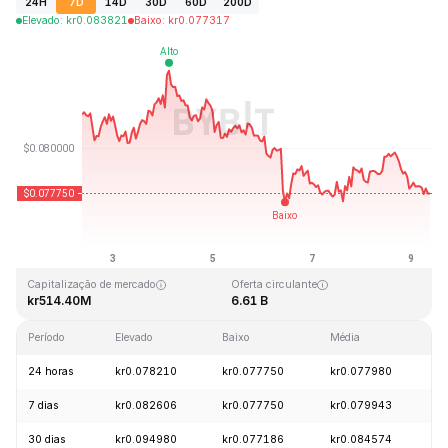
24H
7D
14D
30D
60D
200D
Elevado
:
kr
0.083821
Baixo
:
kr
0.077317
Última atualização: 2026-08-09, 08:23 GMT+0
Máximo histórico
Mínimo histórico
kr2.39
kr0.070480
Capitalização de mercado
Oferta circulante
kr514.40M
6.61 B
Período
Elevado
Baixo
Média
Al
24 horas
kr0.078210
kr0.077750
kr0.077980
-
7 dias
kr0.082606
kr0.077750
kr0.079943
-
30 dias
kr0.094980
kr0.077186
kr0.084574
-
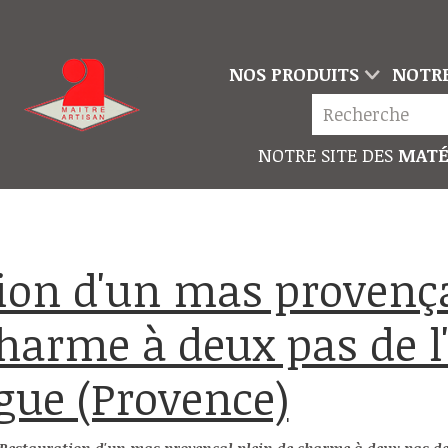
NOS PRODUITS
NOTRE
NOTRE SITE DES
MATÉ
harme à deux pas de l'
rgue (Provence)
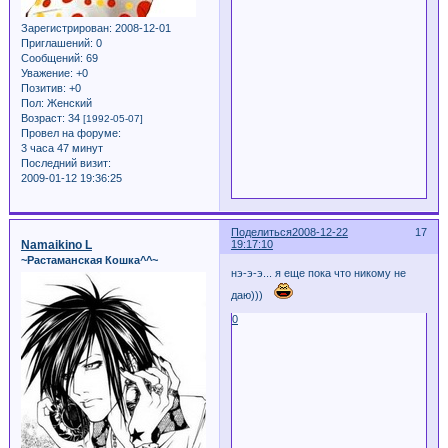
Зарегистрирован
: 2008-12-01
Приглашений:
0
Сообщений:
69
Уважение:
+0
Позитив:
+0
Пол:
Женский
Возраст:
34
[1992-05-07]
Провел на форуме:
3 часа 47 минут
Последний визит:
2009-01-12 19:36:25
Поделиться
2008-12-22
17
Namaikino L
19:17:10
~Растаманская Кошка^^~
нэ-э-э... я еще пока что никому не
даю)))
0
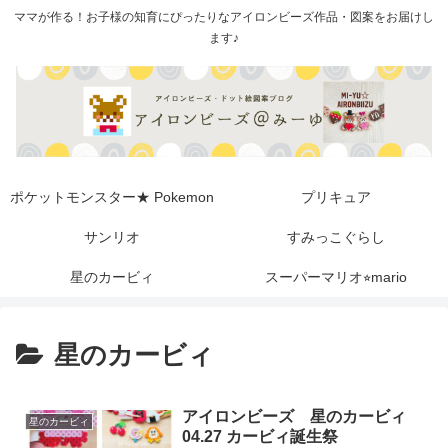
ママが作る！お子様の知育にぴったりなアイロンビーズ作品・図案をお届けし
ます♪
ポケットモンスター★ Pokemon
プリキュア
サンリオ
すみっこぐらし
星のカービィ
スーパーマリオ⭐︎mario
星のカービィ
アイロンビーズ 星のカービィ
星のカービィ
04.27 カービィ誕生祭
──────
ASSIGNMENT — Please retype the whole of the data precisely, omitting pictures.

ANSWER TO THE EXERCISE —
24H
7D
14D
30D
60D
200D
Elevado
:
kr
0.083821
Baixo
:
kr
0.077317
Última atualização: 2026-08-09, 08:23 GMT+0
Máximo histórico
Mínimo histórico
kr2.39
kr0.070480
Capitalização de mercado
Oferta circulante
kr514.40M
6.61 B
Período
Elevado
Baixo
Média
Al
24 horas
kr0.078210
kr0.077750
kr0.077980
-
7 dias
kr0.082606
kr0.077750
kr0.079943
-
30 dias
kr0.094980
kr0.077186
kr0.084574
-
NOS PRODUITS
NOTRE
NOTRE SITE DES
MATÉ
harme à deux pas de l'
rgue (Provence)
Зарегистрирован
: 2008-12-01
Приглашений:
0
Сообщений:
69
Уважение:
+0
Позитив:
+0
Пол:
Женский
Возраст:
34
[1992-05-07]
Провел на форуме:
3 часа 47 минут
Последний визит:
2009-01-12 19:36:25
Поделиться
2008-12-22
17
Namaikino L
19:17:10
~Растаманская Кошка^^~
нэ-э-э... я еще пока что никому не
даю)))
0
ママが作る！お子様の知育にぴったりなアイロンビーズ作品・図案をお届けし
ます♪
ポケットモンスター★ Pokemon
プリキュア
サンリオ
すみっこぐらし
星のカービィ
スーパーマリオ⭐︎mario
星のカービィ
アイロンビーズ 星のカービィ
星のカービィ
04.27 カービィ誕生祭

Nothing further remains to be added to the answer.